The second development has been the appearance of graphical tools that simplify and speed up work on probability modelling.
Finally, dealing with uncertainty has been eased by new techniques for making approximations as accurate as possible.
Bishop gave some examples of the new approaches, demonstrating an image editing tool being developed by Microsoft, called Grabcuts, which accurately cut a flowerhead from a photo and pasted it into a new file.
The user highlights the object by roughly tracing a box around it. The system partly uses the colours of the highlighted object to separate it from the background, even working in individual pixels at the edge of the main object to cut out the main colour from the background. This gives a much sharper result than could be achieved by a human tracing the outline - and in seconds rather than many minutes.
The Forza car racing game, recently released for the Microsoft XBox games console, was a totally different example of the use of machine learning presented by Bishop.
"In previous games the artificial intelligence that drives the other cars is handcrafted scripts," he said. "People test the game and then tweak the script and try again.
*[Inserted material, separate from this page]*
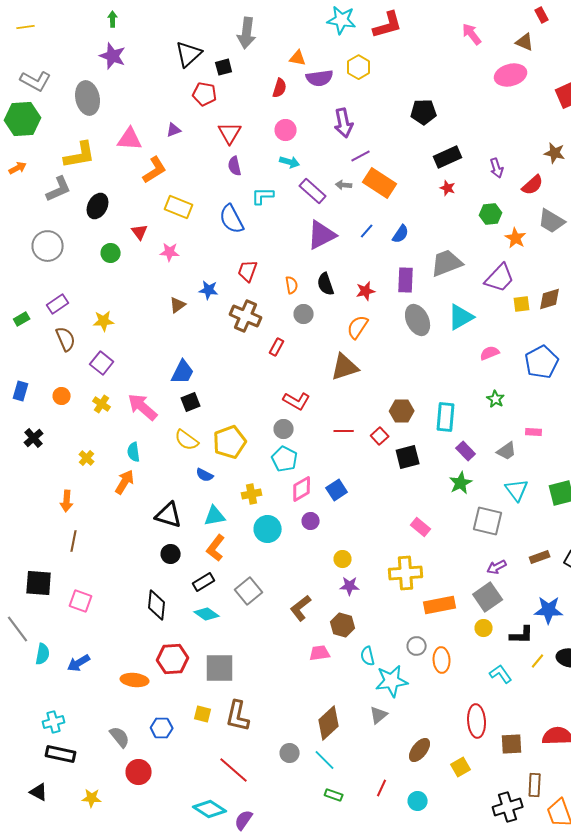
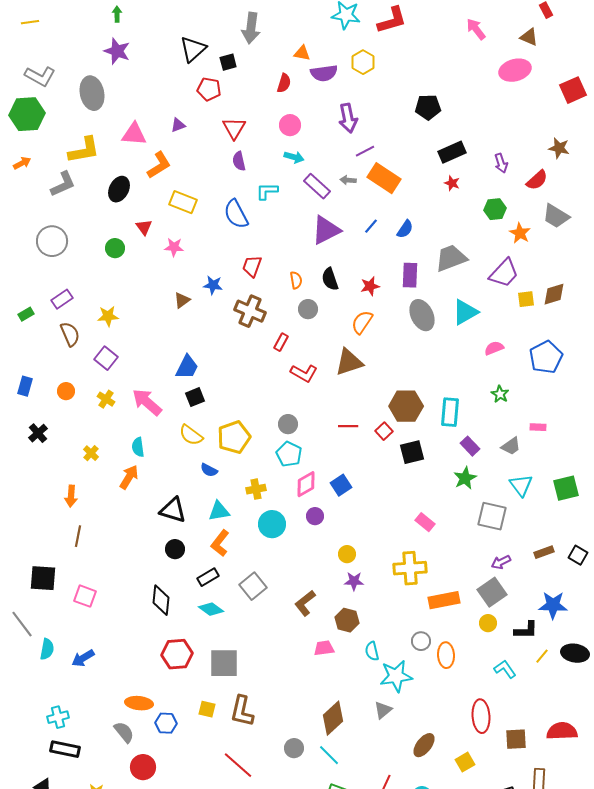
black ellipse: (98, 206) -> (119, 189), moved
red L-shape: (297, 401) -> (304, 373), moved
brown hexagon: (402, 411) -> (406, 406), size x1.4
orange ellipse: (135, 680) -> (139, 703), moved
This is very time consuming. With Forza, instead of handscripting the cars we get people to use the game and drive them - and capture the data and try to mimic their style. If you buy Forza you can train the computer-controlled drivers in your driving style."
Bishop's other examples ranged from image retrieval to tracing HIV as it mutates in the body, with the long-term aim of developing a vaccine.
"The range of applications of machine learning has mushroomed in the last 10 years, from a handful of niche applications to virtually every area," he said.